For my daughter’s tenth birthday we bought her tickets to a concert in Boston. Because the concert fell on Columbus Day weekend, I naturally wanted to make a weekend out of it. A road trip if you will. I was determined to make our 24-ish hours away from home a memory. One that I was willing to photograph and revisit.
Yet I should have known. My husband knew. I think the baby knew too. A drive that should have taken a little over two hours took nearly four. We stopped four times. FOUR TIMES. A rest stop. A liquor store. And the breakdown lane of a major highway, twice. Nothing says adventure like running circles around your van rearranging car seats and changing poopy diapers while cars zip by at 75 miles per hour. Really gets the blood pumping.
Once we got into the city I was positive that things would run more smoothly. I’m pretty sure that it was as I unclenched my fists and started breathing regularly that we hit bumper to bumper traffic. In. The. Tunnel. And then our oldest boy announced that he had to pee. Like really bad. I let my mind wander back 13 or so years to my bachelorette party; stuck in traffic and intoxicated. And my sister had to pee. So she jumped out of the limo and peed behind a dumpster in a parking lot. Cause we’re classy like that. But then she had to run alongside the limo because traffic had started moving. I wasn’t about to tell my kid to hop out of the van, pee against the tunnel wall (hello backsplash) and then hope he could catch us as we motored away.
So we did the next best thing. He peed in my empty Dunkin Donuts coffee cup. Like a professional.

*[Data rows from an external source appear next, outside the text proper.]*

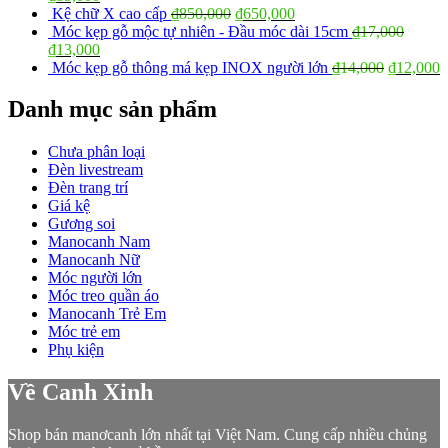
Kệ chữ X cao cấp
₫
850,000
₫
650,000
Móc kẹp gỗ mộc tự nhiên - Đầu móc dài 15cm
₫
17,000
₫
13,000
Móc kẹp gỗ thông má kẹp INOX người lớn
₫
14,000
₫
12,000
Danh mục sản phẩm
Chưa phân loại
Đèn livestream
Đèn trang trí
Giá kệ
Gương soi
Manocanh Nam
Manocanh Nữ
Móc người lớn
Móc treo quần áo
Manocanh Trẻ Em
Móc trẻ em
Phụ kiện
Về Canh Xinh
Shop bán manơcanh lớn nhất tại Việt Nam. Cung cấp nhiều chủng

Part of me feels like my parenting leans heavily towards the “enabling my kids to act like high school idiots” style. Still, part of me was quite proud of myself. I was able to contort my post pregnancy body into the back seat of the van. I was able to hold the cup and not gag. To replace the cap without spilling a drop. To growl at his sisters to stop frigging laughing, and peeking, and screaming “he’s peeing in Mom’s coffee!” I hope we’re not faced with the urgency of that situation again, but if we are, next time I swear I’ll remember to throw the cup away. Not leave it sloshing around in the van for two days. Potholes take on a whole new level of hell when there’s 16ozs of pee in the car.
Dunkin Donuts styrofoam. Not just for coffee anymore.
The rest of the afternoon went relatively well. Aside from the fact that we walked two blocks in the wrong direction looking for my daughter’s favorite restaurant. Then asked directions, and continued to walk another two blocks…still in the wrong direction. Cause we’re geographically gifted like that. Nothing says “this is awesome” quite like your GPS barking at you that you’ve reached your destination, but when you look around all you see are alleyways and a parking garage. Eff you GPS. You failed us. Again.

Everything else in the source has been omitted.